Almost there! Once you've installed the required libraries, open the code.py file in Mu and copy the code below into it. Be sure to hit Save, and the board should reboot automatically. In Mu editor, open the "Serial" button and hit Ctrl+D. The REPL dialog box should read a message somewhere that says "Advertising – waiting for connection". The third image above shows what it should read.

Once you've saved the board and verified that it works (following the third picture above), unplug from your computer. Before unplugging the board, be sure to eject the CIRCUITPY disk, as failing to do so may wipe the contents of the disk itself and undo all your hard work. Turn on the switch and verify that a red light starts blinking. That means your soldering has worked, and there is power being delivered to the board! If you go to Bluetooth settings on your iPad, you should now see a device called "Page Turner". Connect to that, open your sheet music app, and verify that they turn pages left and right.

Congratulations! If the above steps were followed correctly, you now own a set of page turner pedals. Connect your device via Bluetooth to your sheet music device of choice, pull up your favorite score, and make some music!

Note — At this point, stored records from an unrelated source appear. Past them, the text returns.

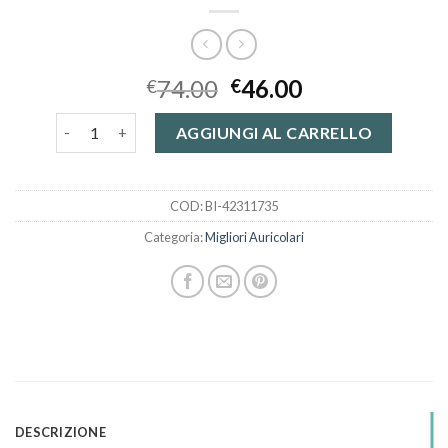
74.00
46.00
€
€
migliori auricolari quantità
AGGIUNGI AL CARRELLO
COD:
BI-42311735
Categoria:
Migliori Auricolari
DESCRIZIONE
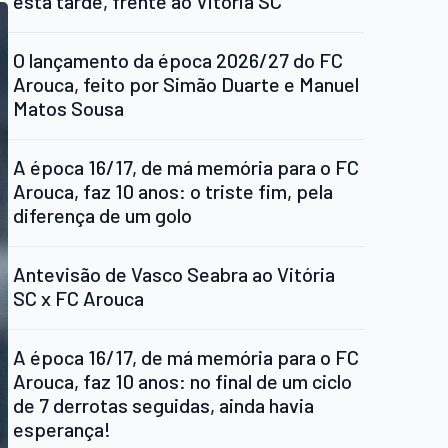
esta tarde, frente ao Vitória SC
O lançamento da época 2026/27 do FC
Arouca, feito por Simão Duarte e Manuel
Matos Sousa
A época 16/17, de má memória para o FC
Arouca, faz 10 anos: o triste fim, pela
diferença de um golo
Antevisão de Vasco Seabra ao Vitória
SC x FC Arouca
A época 16/17, de má memória para o FC
Arouca, faz 10 anos: no final de um ciclo
de 7 derrotas seguidas, ainda havia
esperança!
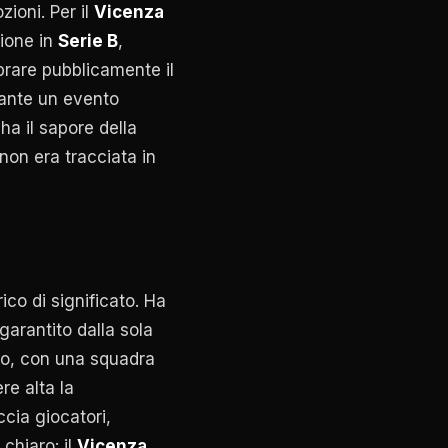
ioni. Per il
Vicenza
zione in
Serie B
,
rare pubblicamente il
rante un evento
ha il sapore della
non era tracciata in
ico di significato. Ha
arantito dalla sola
rno, con una squadra
re alta la
cia giocatori,
 chiaro: il
Vicenza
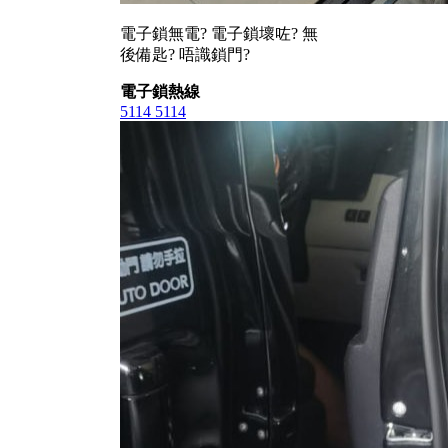
電子鎖無電? 電子鎖壞咗? 無
後備匙? 唔識鎖門?
電子鎖熱線
5114 5114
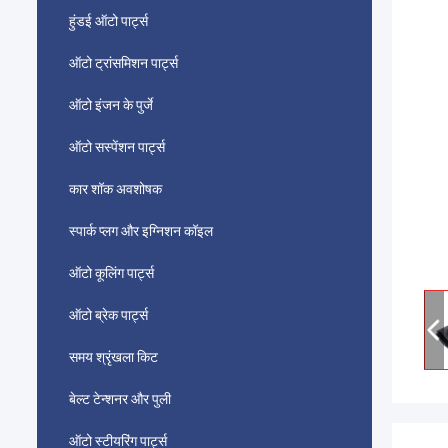
हुंडई ऑटो पार्ट्स
ऑटो ट्रांसमिशन पार्ट्स
ऑटो इंजन के पुर्जे
ऑटो सस्पेंशन पार्ट्स
कार शॉक अवशोषक
स्पार्क प्लग और इग्निशन कॉइल
ऑटो कूलिंग पार्ट्स
ऑटो ब्रेक पार्ट्स
समय श्रृंखला किट
बेल्ट टेन्शनर और पुली
ऑटो स्टीयरिंग पार्ट्स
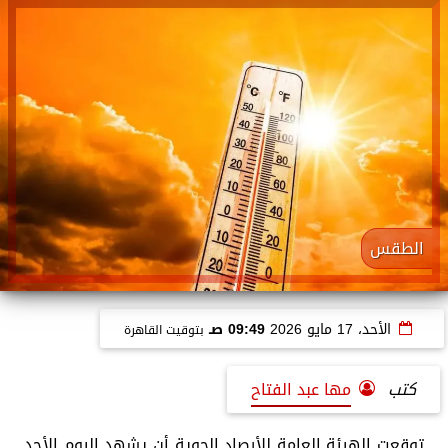
الطقس
الأحد، 17 مايو 2026
09:49 صـ
بتوقيت القاهرة
كتب
مها عبد الفتاح
توقعت الهيئة العامة للأرصاد الجوية أن يشهد اليوم الأحد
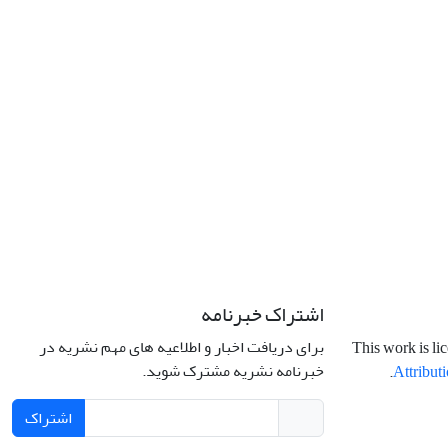
اشتراک خبرنامه
برای دریافت اخبار و اطلاعیه های مهم نشریه در
This work is li
خبرنامه نشریه مشترک شوید.
.
Attributi
اشتراک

This project was aimed to hit multiple goals, all of which were smashed beyond my expectations. Firstly, I hoped to create a page turner that was cheaper than what I could find commercially. The final bill of materials came out to $31.87, which is about $10 less than similar verified devices on Amazon. Secondly, I hoped to advance my programming and electronics skills. With a lengthy debugging process and learning how to adapt a board to Bluetooth use, I'd say this definitely presented a challenge, but was something that allowed me to learn a great deal about how devices like these work. An additional stated goal of mine was to sort of integrate product design into this to create a neat, compact system that wasn't just a mess of wires attached to switches. Overall, I am incredibly proud of the result and happy to have something that helps me perform!